5. Danos a comunidades indígenas e povos tradicionais.

Entre os impactos ambientais, a ação destaca a destruição de 1.469 hectares de vegetação, contaminação da água com metais pesados, mortandade de peixes e outros animais, e o comprometimento de ecossistemas inteiros. Mesmo quase uma década depois, estudos citados na ação indicam que “a concentração de metais pesados no estuário do rio continua alarmante”.

Impactos a longo prazo

A ação apresenta dados sobre os impactos econômicos do desastre, citando estudos da Fundação Getúlio Vargas que estimam perdas no PIB agregado de Minas Gerais e Espírito Santo entre 2015 e 2018 de cerca de R$ 250 bilhões, com projeções de perdas futuras entre R$ 455 bilhões e R$ 547,4 bilhões até 2034.

“Também se estima que as perdas de arrecadação pública cheguem a R$ 47,3 bilhões em Minas Gerais entre 2019 e 2034. Para Minas Gerais e Espírito Santo, a perda seria de R$ 81,6 bilhões”, destaca o texto.

Os municípios apontam ainda que “apenas no Município de Mariana, a prefeitura estimava, em 2015, que as perdas em termos de infraestrutura, moradias particulares e aparelhos públicos tenham superado em quatro vezes o valor dos royalties pagos pela Samarco naquele ano”.

A ação dedica atenção aos danos causados a povos indígenas, como os Krenak, Tupiniquim e Guarani, além de comunidades quilombolas e ribeirinhas. Para o povo Krenak, o Rio Doce (chamado de Watu) possui significado espiritual e é central para sua existência e cosmologia.

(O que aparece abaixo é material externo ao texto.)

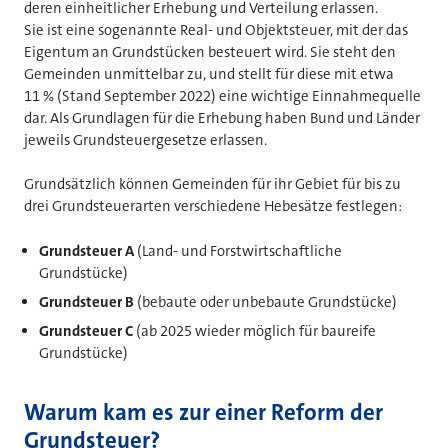
deren einheitlicher Erhebung und Verteilung erlassen.
Sie ist eine sogenannte Real- und Objektsteuer, mit der das
Eigentum an Grundstücken besteuert wird. Sie steht den
Gemeinden unmittelbar zu, und stellt für diese mit etwa
11 % (Stand September 2022) eine wichtige Einnahmequelle
dar. Als Grundlagen für die Erhebung haben Bund und Länder
jeweils Grundsteuergesetze erlassen.
Grundsätzlich können Gemeinden für ihr Gebiet für bis zu
drei Grundsteuerarten verschiedene Hebesätze festlegen:
Grundsteuer A
(Land- und Forstwirtschaftliche
Grundstücke)
Grundsteuer B
(bebaute oder unbebaute Grundstücke)
Grundsteuer C
(ab 2025 wieder möglich für baureife
Grundstücke)
Warum kam es zur einer Reform der
Grundsteuer?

“Para essas pessoas, o rompimento da barragem é também um rompimento com as práticas do mundo material e espiritual. Eles resistem e buscam manter as suas conexões com um Rio que mudou para sempre”, diz o documento.

Os municípios solicitam que o caso seja tratado como um litígio estrutural, considerando sua complexidade e magnitude. “A conclusão a que se chega é a de que os Municípios afetados merecem uma solução célere, justa e que promova um ressarcimento condizente com os danos sofridos por seus habitantes e por todo o meio ambiente daqueles locais”, argumentam.